His hope was that the Constitutionality of secession would be decided at the Supreme Court, and not on the battlefield. But Jeff Davis personally believed, and always had, that States had the right to bail if they so chose. He talked about this in his farewell address to the Senate, delivered January 21, 1861—163 years ago this month:
It is known to Senators who have served with me here, that I have for many years advocated, as an essential attribute of State sovereignty, the right of a State to secede from the Union. Therefore, if I had not believed there was justifiable cause; if I had thought that Mississippi was acting without sufficient provocation, or without an existing necessity, I should still, under my theory of the Government, because of my allegiance to the State of which I am a citizen, have been bound by her action. I, however, may be permitted to say that I do think she has justifiable cause, and I approve of her act.
He would have approved, he said, if Massachusetts had decided to quit the Union when it was “arraigned before the bar of the Senate, and when then the doctrine of coercion was rife and to be applied against her because of the rescue of a fugitive slave in Boston.” (Replace “fugitive slave” with “pregnant Mississippi teenager seeking an abortion,” and you see how this applies to the country today.)

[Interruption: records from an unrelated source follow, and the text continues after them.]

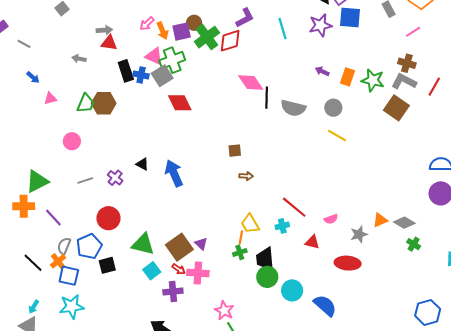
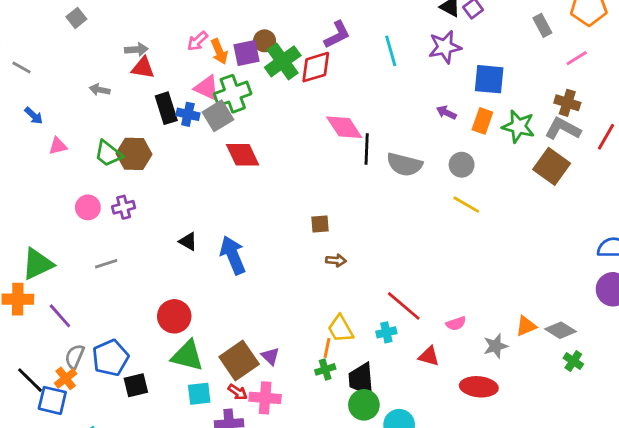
blue square: (350, 18) -> (489, 79), moved
green trapezoid: (86, 103) -> (108, 154), turned 105
purple cross: (115, 178) -> (124, 207), moved, turned 35
red circle: (108, 218) -> (174, 316), moved
cyan square: (152, 271) -> (199, 394), turned 30
blue square: (69, 276) -> (52, 400), moved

Secession, Davis continued,
is to be justified upon the basis that the States are sovereign. There was a time when none denied it. I hope the time may come again, when a better comprehension of the theory of our Government, and the inalienable rights of the people of the States, will prevent any one from denying that each State is a sovereign, and thus may reclaim the grants which it has made to any agent whomsoever.
His argument makes perfect logical sense, and presents the Founders as the wealthy, privileged, sexist, slave-owning elites that they were:
]I]t has been a belief that we are to be deprived in the Union of the rights which our fathers bequeathed to us, which has brought Mississippi into her present decision. She has heard proclaimed the theory that all men are created free and equal, and this made the basis of an attack upon her social institutions; and the sacred Declaration of Independence has been invoked to maintain the position of the equality of the races.
On this woo-woo assertion, Jeff Davis calls bullshit:
That Declaration of Independence is to be construed by the circumstances and purposes for which it was made. The communities were declaring their independence; the people of those communities were asserting that no man was born—to use the language of Mr. Jefferson—booted and spurred to ride over the rest of mankind; that men were created equal—meaning the men of the political community; that there was no divine right to rule; that no man inherited the right to govern; that there were no classes by which power and place descended to families, but that all stations were equally within the grasp of each member of the body-politic. These were the great principles they announced; these were the purposes for which they made their declaration; these were the ends to which their enunciation was directed.
The “all men created equal” line is nothing more than a rhetorical flourish, Davis argues. “All men” means, first of all, men and not women, and second of all, all privileged white men. Only white male property owners were allowed to pursue happiness. Slaves had to pursue picking cotton, and to suggest that Jefferson, who owned and raped slaves, was lobbying here for their basic humanity, Davis asserts, is pure poppycock:
They have no reference to the slave; else, how happened it that among the items of arraignment made against George III was that he endeavored to do just what the North has been endeavoring of late to do—to stir up insurrection among our slaves? Had the Declaration announced that the Negroes were free and equal, how was the Prince to be arraigned for stirring up insurrection among them? And how was this to be enumerated among the high crimes which caused the colonies to sever their connection with the mother country? When our Constitution was formed, the same idea was rendered more palpable, for there we find provision made for that very class of persons as property; they were not put upon the footing of equality with white men—not even upon that of paupers and convicts; but, so far as representation was concerned, were discriminated against as a lower caste, only to be represented in the numerical proportion of three fifths.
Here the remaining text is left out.